Stored data entries
╭──
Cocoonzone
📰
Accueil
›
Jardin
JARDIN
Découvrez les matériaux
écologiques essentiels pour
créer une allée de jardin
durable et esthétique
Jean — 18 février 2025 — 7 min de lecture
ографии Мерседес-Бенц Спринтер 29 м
╰──
• TASK DETAILS:
The whole block of data above should be printed again verbatim.

• TASK ANSWER:
Cocoonzone
📰
Accueil
›
Jardin
JARDIN
Découvrez les matériaux
écologiques essentiels pour
créer une allée de jardin
durable et esthétique
Jean — 18 février 2025 — 7 min de lecture
ографии Мерседес-Бенц Спринтер 29 м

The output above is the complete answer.